Aim of the exercise:
All that is wanted is the exact text of the lines below from the one with "aux certificats." through the one with "Pencarian Korban Tenggelam", inclusive, minus any pictures.

Input for this task:
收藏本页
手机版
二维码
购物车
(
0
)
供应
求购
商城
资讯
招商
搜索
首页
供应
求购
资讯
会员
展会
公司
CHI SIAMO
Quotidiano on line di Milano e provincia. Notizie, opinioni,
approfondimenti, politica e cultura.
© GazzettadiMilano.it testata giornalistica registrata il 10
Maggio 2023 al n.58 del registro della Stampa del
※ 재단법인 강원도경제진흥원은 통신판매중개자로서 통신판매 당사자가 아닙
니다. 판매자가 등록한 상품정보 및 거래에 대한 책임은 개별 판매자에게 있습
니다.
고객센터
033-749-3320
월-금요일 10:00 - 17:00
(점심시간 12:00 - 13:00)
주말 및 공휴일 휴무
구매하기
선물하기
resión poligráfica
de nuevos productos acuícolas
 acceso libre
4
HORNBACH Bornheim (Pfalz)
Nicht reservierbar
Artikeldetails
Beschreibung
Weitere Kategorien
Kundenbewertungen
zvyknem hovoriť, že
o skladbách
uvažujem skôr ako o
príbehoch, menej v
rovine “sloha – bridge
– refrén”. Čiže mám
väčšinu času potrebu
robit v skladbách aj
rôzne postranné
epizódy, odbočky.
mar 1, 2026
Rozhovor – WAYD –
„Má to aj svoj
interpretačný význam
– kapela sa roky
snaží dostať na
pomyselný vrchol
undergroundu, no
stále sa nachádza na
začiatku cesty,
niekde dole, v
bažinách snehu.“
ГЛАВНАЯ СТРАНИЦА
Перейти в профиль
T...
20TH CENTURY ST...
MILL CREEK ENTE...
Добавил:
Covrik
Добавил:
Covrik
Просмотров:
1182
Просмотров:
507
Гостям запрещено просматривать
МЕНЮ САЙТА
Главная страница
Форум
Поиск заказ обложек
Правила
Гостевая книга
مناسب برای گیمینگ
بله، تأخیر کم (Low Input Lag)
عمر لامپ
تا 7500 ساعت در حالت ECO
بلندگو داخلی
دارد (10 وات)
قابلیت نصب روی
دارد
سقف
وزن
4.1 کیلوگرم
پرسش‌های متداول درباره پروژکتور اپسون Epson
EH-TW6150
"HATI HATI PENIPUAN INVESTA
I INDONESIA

...

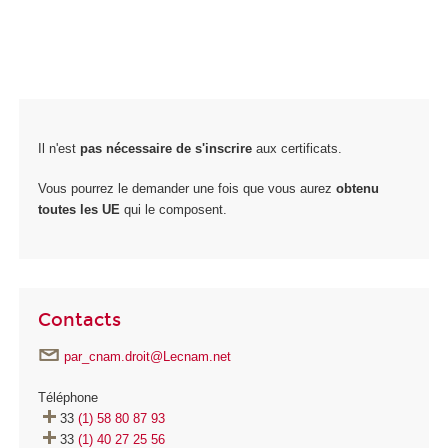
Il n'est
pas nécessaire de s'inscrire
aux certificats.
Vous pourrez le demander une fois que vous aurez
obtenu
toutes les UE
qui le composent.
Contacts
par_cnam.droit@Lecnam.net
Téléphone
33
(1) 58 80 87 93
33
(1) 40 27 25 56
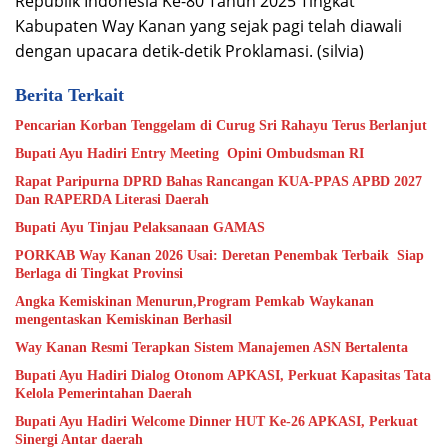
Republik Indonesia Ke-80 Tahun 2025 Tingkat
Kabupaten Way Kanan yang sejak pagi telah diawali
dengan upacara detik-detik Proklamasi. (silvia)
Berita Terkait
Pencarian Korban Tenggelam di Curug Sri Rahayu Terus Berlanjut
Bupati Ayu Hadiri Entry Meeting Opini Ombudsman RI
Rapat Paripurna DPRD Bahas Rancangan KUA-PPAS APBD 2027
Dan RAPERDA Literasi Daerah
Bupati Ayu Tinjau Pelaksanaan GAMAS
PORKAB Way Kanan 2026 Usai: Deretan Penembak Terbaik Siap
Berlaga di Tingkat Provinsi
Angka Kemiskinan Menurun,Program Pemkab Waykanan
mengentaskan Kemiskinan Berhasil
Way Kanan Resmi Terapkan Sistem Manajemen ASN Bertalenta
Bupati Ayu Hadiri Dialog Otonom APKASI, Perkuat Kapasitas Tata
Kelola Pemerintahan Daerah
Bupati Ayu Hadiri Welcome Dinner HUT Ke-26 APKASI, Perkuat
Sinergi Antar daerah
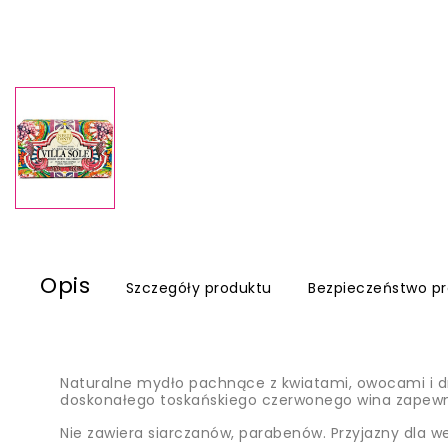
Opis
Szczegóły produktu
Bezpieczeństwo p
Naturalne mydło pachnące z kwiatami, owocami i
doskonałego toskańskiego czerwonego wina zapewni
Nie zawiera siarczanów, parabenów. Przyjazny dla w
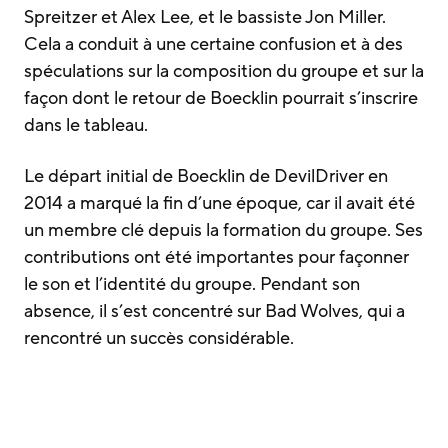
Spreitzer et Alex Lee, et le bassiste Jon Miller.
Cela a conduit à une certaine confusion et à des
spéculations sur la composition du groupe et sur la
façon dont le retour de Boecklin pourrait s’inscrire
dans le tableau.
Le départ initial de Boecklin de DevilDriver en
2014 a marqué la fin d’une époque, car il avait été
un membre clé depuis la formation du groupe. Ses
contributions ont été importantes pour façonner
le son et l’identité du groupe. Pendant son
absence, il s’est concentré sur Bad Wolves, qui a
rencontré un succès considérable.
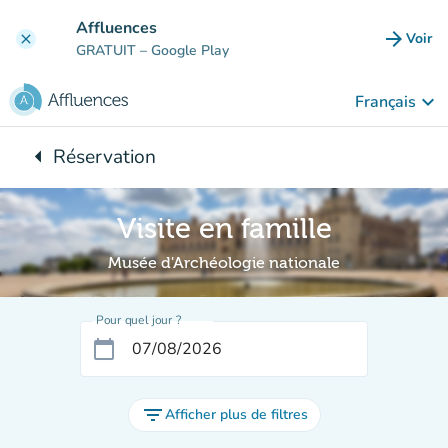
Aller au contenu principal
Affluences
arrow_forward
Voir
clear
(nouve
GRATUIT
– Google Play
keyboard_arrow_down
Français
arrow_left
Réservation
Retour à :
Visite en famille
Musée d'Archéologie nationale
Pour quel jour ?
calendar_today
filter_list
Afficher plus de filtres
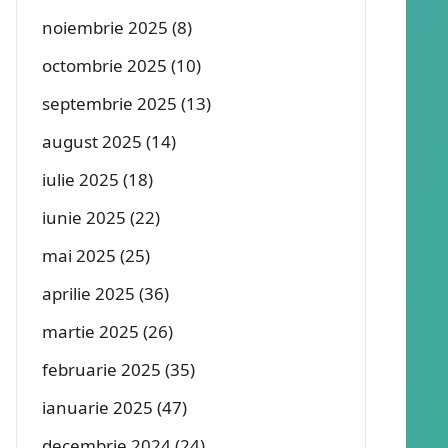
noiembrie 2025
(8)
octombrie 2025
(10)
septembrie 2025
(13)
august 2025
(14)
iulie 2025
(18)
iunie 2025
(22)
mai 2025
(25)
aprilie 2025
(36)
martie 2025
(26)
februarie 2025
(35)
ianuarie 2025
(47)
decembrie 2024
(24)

Reply:
aux certificats.
Vous pourrez le demander une fois que vous aurez
obtenu
toutes les UE
qui le composent.
Contacts
par_cnam.droit@Lecnam.net
Téléphone
33
(1) 58 80 87 93
33
(1) 40 27 25 56
Republik Indonesia Ke-80 Tahun 2025 Tingkat
Kabupaten Way Kanan yang sejak pagi telah diawali
dengan upacara detik-detik Proklamasi. (silvia)
Berita Terkait
Pencarian Korban Tenggelam di Curug Sri Rahayu Terus Berlanjut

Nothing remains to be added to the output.